Destruction of the mail steamer Connaught by fire
The Atlantic Royal Mail steamer Connaught destroyed by fire
from various newspaper sources - Pascal Kainic
The Connaught left Galway, on her second outward bound voyage, for St John's and Boston, on the 25th of September, 1860, with a crew of 124 officers and men and no fewer than 467 passengers.
She was the largest steamship afloat at the time, except the Great Western, launched for the Galway company, 370 feet in length and 3000 tons gross burden.
On her passage to St John's she encountered rough weather, which did some trifling damage to her skylights and deck fittings, but nothing tending to produce the subsequent disaster.
On leaving St John's, her supply of coal was reduced to about 536 tons; and this large abstraction of freight rendered her very crank; the remaining quantity, moreover, was for the most part stowed in bunkers above the water-line, by which the ship's stability was still further impaired.
She could not have been more than 300 miles from Boston, the wind blowing a strong gale, and the ship very unsteady, when the passengers observed that she began to roll with a singular motion to starboard, and after heeled over did not rise again with buoyancy.
The officers and crew seemed anxious and busy; the engine stopped for some time, and water was seen through the gratings, washing about in the hold.
In fact, it had been reported that water was gaining ground in the ship's bilge.
As this increase was not observable in other parts of the ship, the interference was obvious that the cause was local, and that by applying the action of the pumps to this part and closing up the access to other parts the danger might have been obviated.
Instead of this, the pumps were applied to reduce the water in the ship generally; at first with apparent effect, but the leak soon got ahead again, and by 9 A.M. of Sunday it has risen to the furnaces on the port side, and owing to the extraordinary list of the ship, put out some of the fires in the fore stoke-hole.
From this time, owing to the difficulty of feeding, the steam went rapidly down, though every effort was made to keep it up by strongly urging the fires in the after stoke-hole.
At 10 o'clock it was found that the ship was on fire !

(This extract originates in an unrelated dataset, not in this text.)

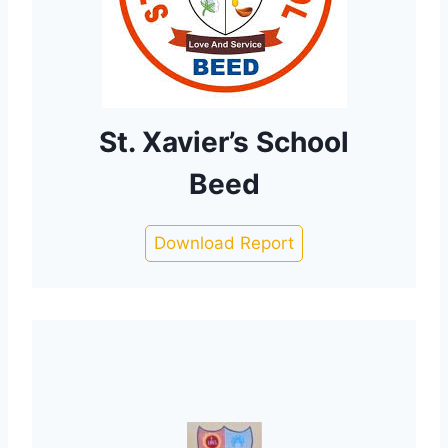
St. Xavier’s School
Beed
Download Report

Narrative from a passenger :
"The fire appeared between the decks. Gangs were immediately formed, with pumps and buckets, to extinguish the flames, taking the water from the sea and passing it in buckets...
The flames were momentarily expected to burst out and sweep the decks, the fire gangs having given up all hopes of extinguishing them, but continuing to apply wet blankets etc... The side of the ship was then so hot that when she rolled it would hiss and make steam of the sea water.
A gallant little Yankee brig, the Minnie Schiffer sailed alongside and hove to, seeing our deplorable situation, and showing every sign of anxiety for us; but we began to think it would be impossible to stow all our numbers on board, she looked so small.
We have since ascertained that she was only 198 tons burden. Captain Leitch made all haste to get us into the boats. Captain Wilson, the commander of the brig, however, resolved to stand by her until every person was saved, and commencing with the women and children.
But, with all the exertions that could be made, when the sun went down only about 200 had been got aboard the brig. The gallant American persevered until he had got the whole, crew and passengers, in safety.
Scarecely a parcel of baggage was saved, the trunks and even the money of the cabin passengers being left below during the confusion and the alarm which called them on deck in the morning, after which communication was cut off by the water and the flames.
The Connaught had 10.000 pound sterling in gold on board, government money taken at St John's which was lost with the ship. Only two small mail bags were saved."
She foundered approximately 150 miles off Boston.